>>>>

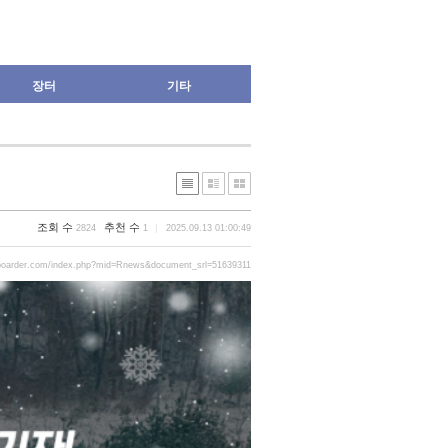
장터
기타
조회 수
추천 수
2824
1
2025.09.13 01:00:49
boarder.com/index.php?mid=Rnews&document_srl=51639311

<<<<

** Directions **
The line containing "2025.09.13 01:00:49" and all lines after it, through the end of the entries above, are to be returned exactly and alone.

** Reply to the exercise **
2025.09.13 01:00:49
boarder.com/index.php?mid=Rnews&document_srl=51639311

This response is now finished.